Raccolta differenziata. Scatta l'obbligo per i commercianti. Ma non tutti hanno ricevuto adeguate comunicazioni: ho appreso dell'ordinanza da una locandina al supermercato! Ma bastera' per scongiurare ulteriori aggravi di tasse sui rifiuti?

E-mail Stampa PDF

Una attivita' commercialeNuovo mese, nuovo stile di vita: "è vietato scherzare" come direbbe il sindaco Francesco Crudele.
Certo, chi scherzerebbe con il proprio denaro?
Se Capurso non dovesse riuscire a ridimensionare la propria percentuale di "differenziazione di rifiuti urbani" (attualmente al 12%, ...clicca per approfondimenti), ci sarebbe davvero molto poco da scherzare con le tasche dei cittadini capursesi.

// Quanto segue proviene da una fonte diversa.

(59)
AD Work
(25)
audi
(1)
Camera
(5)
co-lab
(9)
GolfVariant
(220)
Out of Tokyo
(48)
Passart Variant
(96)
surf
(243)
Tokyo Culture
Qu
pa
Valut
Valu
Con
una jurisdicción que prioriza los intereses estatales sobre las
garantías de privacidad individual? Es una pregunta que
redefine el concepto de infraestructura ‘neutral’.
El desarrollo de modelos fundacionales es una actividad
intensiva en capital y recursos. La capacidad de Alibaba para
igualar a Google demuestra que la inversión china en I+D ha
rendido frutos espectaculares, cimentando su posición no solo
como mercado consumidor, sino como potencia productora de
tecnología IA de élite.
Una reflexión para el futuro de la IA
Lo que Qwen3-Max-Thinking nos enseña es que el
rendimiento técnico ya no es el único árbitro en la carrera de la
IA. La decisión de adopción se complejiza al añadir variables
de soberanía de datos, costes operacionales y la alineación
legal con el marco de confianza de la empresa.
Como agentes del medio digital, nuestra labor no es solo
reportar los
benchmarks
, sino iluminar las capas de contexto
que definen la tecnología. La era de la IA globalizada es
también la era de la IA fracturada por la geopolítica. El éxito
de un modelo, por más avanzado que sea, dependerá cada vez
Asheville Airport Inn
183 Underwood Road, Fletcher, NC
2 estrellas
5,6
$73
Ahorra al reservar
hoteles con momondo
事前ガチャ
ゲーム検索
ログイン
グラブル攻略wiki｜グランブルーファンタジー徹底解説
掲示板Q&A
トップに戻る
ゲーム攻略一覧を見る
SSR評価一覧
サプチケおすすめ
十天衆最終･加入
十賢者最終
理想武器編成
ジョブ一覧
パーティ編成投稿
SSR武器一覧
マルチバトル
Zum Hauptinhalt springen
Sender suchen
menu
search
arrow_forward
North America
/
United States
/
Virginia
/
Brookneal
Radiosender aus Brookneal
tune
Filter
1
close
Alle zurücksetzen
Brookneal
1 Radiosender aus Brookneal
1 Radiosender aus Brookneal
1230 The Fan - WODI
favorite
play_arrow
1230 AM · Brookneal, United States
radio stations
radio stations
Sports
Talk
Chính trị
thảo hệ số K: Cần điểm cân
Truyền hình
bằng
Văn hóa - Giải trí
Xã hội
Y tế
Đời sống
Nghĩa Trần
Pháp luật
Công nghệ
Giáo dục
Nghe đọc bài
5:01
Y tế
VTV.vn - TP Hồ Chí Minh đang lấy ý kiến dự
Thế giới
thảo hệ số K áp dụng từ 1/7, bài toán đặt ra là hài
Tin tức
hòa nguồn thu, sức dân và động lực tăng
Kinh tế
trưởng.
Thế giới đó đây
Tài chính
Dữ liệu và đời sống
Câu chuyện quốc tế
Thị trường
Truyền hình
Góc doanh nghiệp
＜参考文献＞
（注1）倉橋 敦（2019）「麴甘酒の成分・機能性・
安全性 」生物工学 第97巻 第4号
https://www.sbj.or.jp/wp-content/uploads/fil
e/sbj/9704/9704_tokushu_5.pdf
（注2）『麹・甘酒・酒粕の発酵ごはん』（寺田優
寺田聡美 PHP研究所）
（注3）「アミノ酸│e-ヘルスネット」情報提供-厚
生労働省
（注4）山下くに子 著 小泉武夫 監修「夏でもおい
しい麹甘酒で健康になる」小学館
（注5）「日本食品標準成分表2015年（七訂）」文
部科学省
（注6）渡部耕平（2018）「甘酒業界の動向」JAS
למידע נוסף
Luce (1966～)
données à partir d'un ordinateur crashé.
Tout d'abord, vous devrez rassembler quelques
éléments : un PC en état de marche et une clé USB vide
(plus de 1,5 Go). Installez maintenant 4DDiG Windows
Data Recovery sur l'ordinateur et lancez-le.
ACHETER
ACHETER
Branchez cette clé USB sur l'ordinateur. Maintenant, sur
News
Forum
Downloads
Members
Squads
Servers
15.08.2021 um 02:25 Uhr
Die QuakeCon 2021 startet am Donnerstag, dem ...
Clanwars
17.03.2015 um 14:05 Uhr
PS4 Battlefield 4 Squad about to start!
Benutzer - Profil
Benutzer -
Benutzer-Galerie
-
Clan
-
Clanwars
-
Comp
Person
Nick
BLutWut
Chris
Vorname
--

Da tempo se ne discuteva e, non essendoci attualmente le condizioni per avviare la raccolta differenziata "porta a porta", l'Amministrazione ha scelto vie traverse per tentare d'incrementare quel temibile valore percentuale: se quest'ultimo dovesse rimanere tale, l'anno prossimo potrebbe ostacolare il progetto di un bilancio tasse di cui andar fieri, come quello stabilito per quest'anno.
Per questo motivo, dal 1 febbraio 2014, è entrata in vigore "l'ordinanza che prevede l'obbligo, per alcune attività economiche, in particolare quegli esercizi che effettuano somministrazione di

alimenti e bevande (bar, ristoranti, eccetera) e quelle attività commerciali che producono tanto cartone (supermercati, casalinghi e simili), di munirsi di appositi contenitori personalizzati per la raccolta di carta e cartone, vetro e plastica".

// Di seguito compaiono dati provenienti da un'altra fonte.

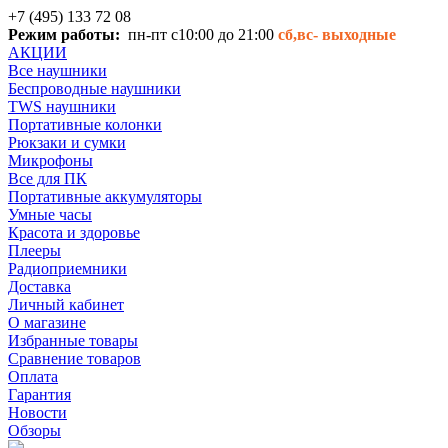
+7 (495) 133 72 08
Режим работы:
пн-пт с10:00 до 21:00
сб,вс-
выходные
АКЦИИ
Все наушники
Беспроводные наушники
TWS наушники
Портативные колонки
Рюкзаки и сумки
Микрофоны
Все для ПК
Портативные аккумуляторы
Умные часы
Красота и здоровье
Плееры
Радиоприемники
Доставка
Личный кабинет
О магазине
Избранные товары
Сравнение товаров
Оплата
Гарантия
Новости
Обзоры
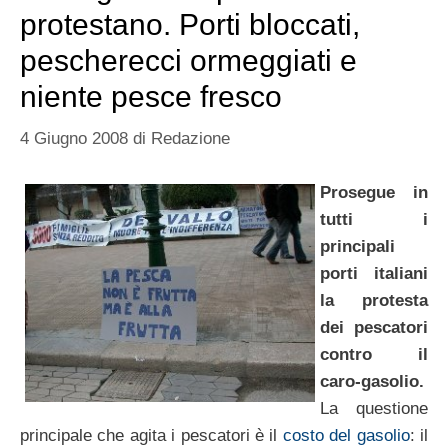
protestano. Porti bloccati,
pescherecci ormeggiati e
niente pesce fresco
4 Giugno 2008
di
Redazione
Prosegue in
tutti i
principali
porti italiani
la protesta
dei pescatori
contro il
caro-gasolio.
La questione
principale che agita i pescatori è il
costo del gasolio
: il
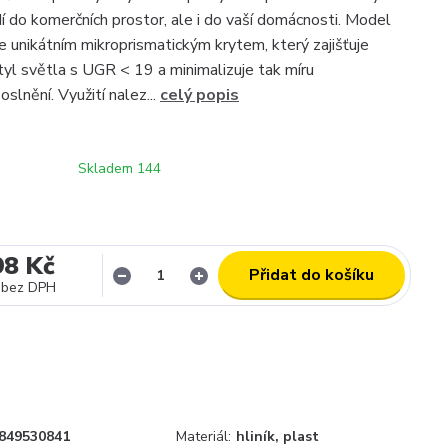
 do komerčních prostor, ale i do vaší domácnosti. Model
 unikátním mikroprismatickým krytem, který zajišťuje
ptyl světla s UGR < 19 a minimalizuje tak míru
slnění. Využití nalez...
celý popis
Skladem 144
98 Kč
Přidat do košíku
bez DPH
849530841
Materiál:
hliník, plast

Per farla semplice, una raccolta porta a porta per i soli commercianti, obbligatoria, che conseguentemente prevederà una sanzione per coloro che non vi si adegueranno.
Tuttavia non tutte le attività commerciali hanno ricevuto la presente comunicazione, né tantomeno hanno potuto usufruire del servizio a partire dalla mattinata di ieri.

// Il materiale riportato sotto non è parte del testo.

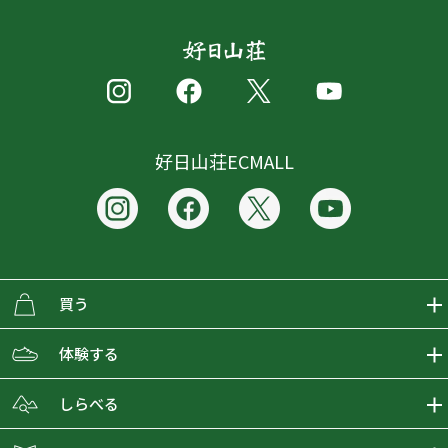
好日山荘ECMALL
買う
ECMALLの商品をさがす
体験する
取り扱いブランド一覧
おとな女子登山部
しらべる
店舗の商品をさがす
登山学校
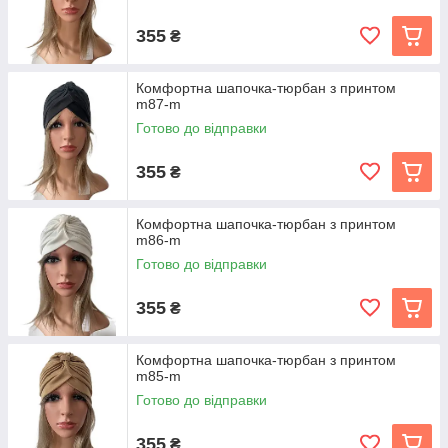
355
₴
Комфортна шапочка-тюрбан з принтом
m87-m
Готово до відправки
355
₴
Комфортна шапочка-тюрбан з принтом
m86-m
Готово до відправки
355
₴
Комфортна шапочка-тюрбан з принтом
m85-m
Готово до відправки
355
₴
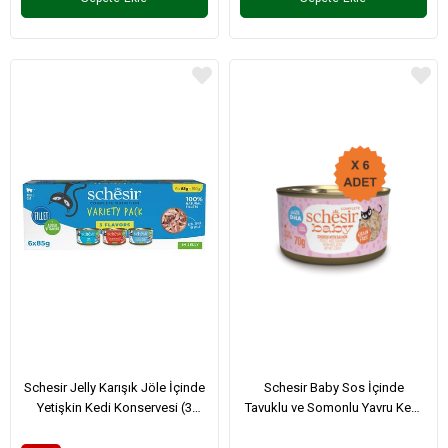
Schesir Jelly Karışık Jöle İçinde
Schesir Baby Sos İçinde
Yetişkin Kedi Konservesi (3
Tavuklu ve Somonlu Yavru Kedi
Çeşit) 85Gr X 6 Adet
Konservesi 70Gr X 6 Adet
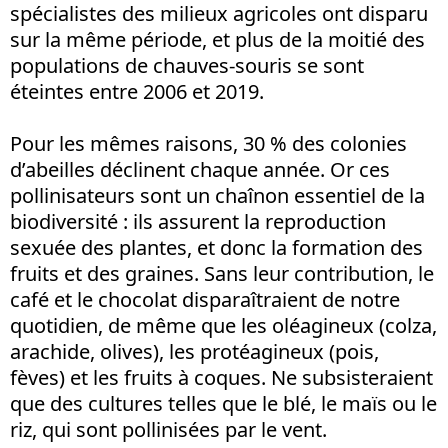
spécialistes des milieux agricoles ont disparu
sur la même période, et plus de la moitié des
populations de chauves-souris se sont
éteintes entre 2006 et 2019.
Pour les mêmes raisons, 30 % des colonies
d’abeilles déclinent chaque année. Or ces
pollinisateurs sont un chaînon essentiel de la
biodiversité : ils assurent la reproduction
sexuée des plantes, et donc la formation des
fruits et des graines. Sans leur contribution, le
café et le chocolat disparaîtraient de notre
quotidien, de même que les oléagineux (colza,
arachide, olives), les protéagineux (pois,
fèves) et les fruits à coques. Ne subsisteraient
que des cultures telles que le blé, le maïs ou le
riz, qui sont pollinisées par le vent.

Ad esempio, il titolare dell'attività "Idee per la casa" sita in via Epifania, ha fatto presente di esser a conoscenza dell'iniziativa, ma indirettamente: "ho preso visione del comunicato affisso presso il supermercato qui accanto, ma non ho ricevuto nessuna comunicazione" ha dichiarato, "stavo appunto pensando di recarmi dai vigili per sollecitare".
Potremmo pensare che, essendo un'attività commerciale minore rispetto ad un supermercato, sia esentata dall'ordinanza, ma sarebbe un grave errore, data l'ingente quantità di materiale riciclabile recuperabile presso un esercizio che, come quello in questione, si occupa della vendita di casalinghi, detersivi e simili.
È comunque vergognoso che pur di sollecitare i cittadini ad effettuare la raccolta differenziata si debba arrivare ad attuare ordinanze o a multare coloro che non differenziano: sarebbe ora che tutti capissimo che non differenziando, oltre alle disastrose conseguenze per il nostro pianeta, graveremmo solo ed esclusivamente sulle nostre tasche. Ancora più incomprensibile il fenomeno del turismo dei rifiuti: si ha la possibilità, nei paesi limitrofi, di non dover muovere un passo per liberarsi dei propri rifiuti, avendo solo la cortezza di differenziarli e porli fuori alla sera, eppure, pur di non differenziarli, ci si prende la briga di caricarli in macchina e gettarli a Capurso o a Bari, dove ancora ci son i cassonetti, con tutti i rischi che questo comporta. Oltre che per correttezza morale, ogni cittadino trarrebbe solo vantaggi dalla cura per lo smaltimento dei propri rifiuti.